NEIGHBOR SIMILARITY TRUST AGAINST SYBIL ATTACK IN P2P E-COMMERCE
In this paper, we present a distributed structured approach to Sybil attack. This is derived from the fact that our approach is based on the neighbor similarity trust relationship among the neighbor peers. Given a P2P e-commerce trust relationship based on interest, the transactions among peers are flexible as each peer can decide to trade with another peer any time. A peer doesn’t have to consult others in a group unless a recommendation is needed. This approach shows the advantage in exploiting the similarity trust relationship among peers in which the peers are able to monitor each other.
Our contribution in this paper is threefold:
1) We propose SybilTrust that can identify and protect honest peers from Sybil attack. The Sybil peers can have their trust canceled and dismissed from a group.

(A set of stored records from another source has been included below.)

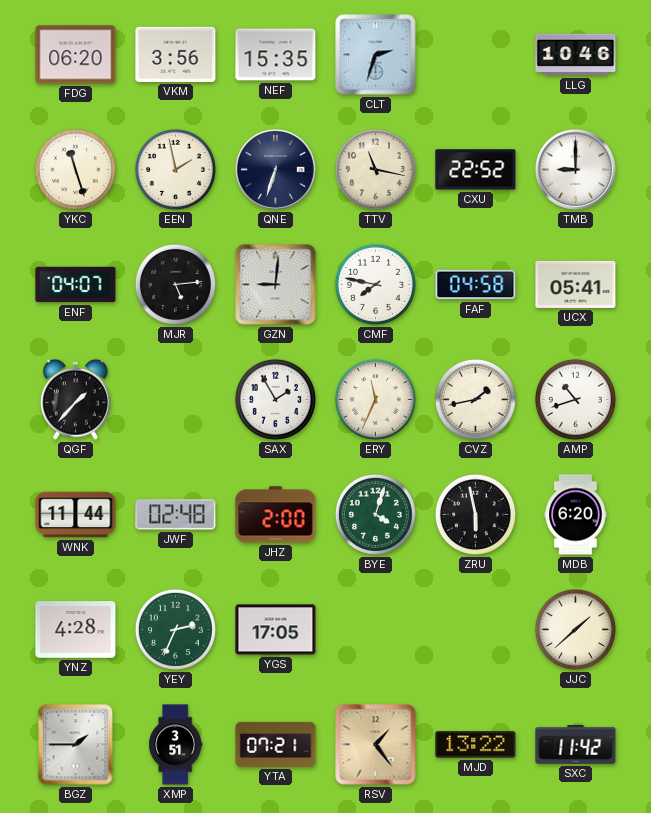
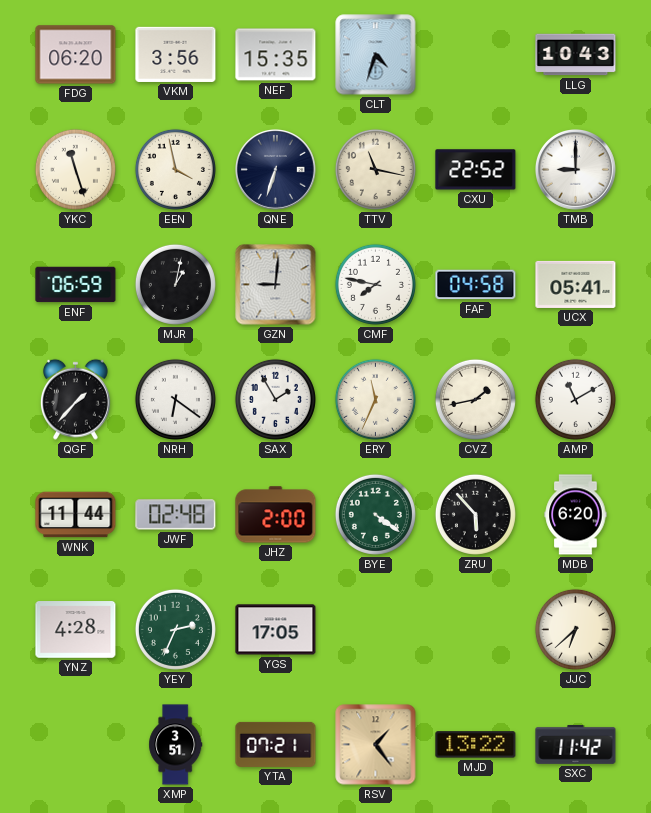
CLT: 2:33 -> 4:33
LLG: 10:46 -> 10:43
EEN: 1:58 -> 3:58
ENF: 04:07 -> 06:59
MJR: 5:14 -> 1:02
NRH: none -> 6:21
AMP: 10:42 -> 11:10
BYE: 4:03 -> 4:21
ZRU: 5:58 -> 5:53
JJC: 1:38 -> 6:38
BGZ: 1:45 -> none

2) Based on the group infrastructure in P2P e-commerce, each neighbor is connected to the peers by the success of the transactions it makes or the trust evaluation level. A peer can only be recognized as a neighbor depending on whether or not trust level is sustained over a threshold value.
3) SybilTrust enables neighbor peers to carry recommendation identifiers among the peers in a group. This ensures that the group detection algorithms to identify Sybil attack peers to be efficient and scalable in large P2P e-commerce networks.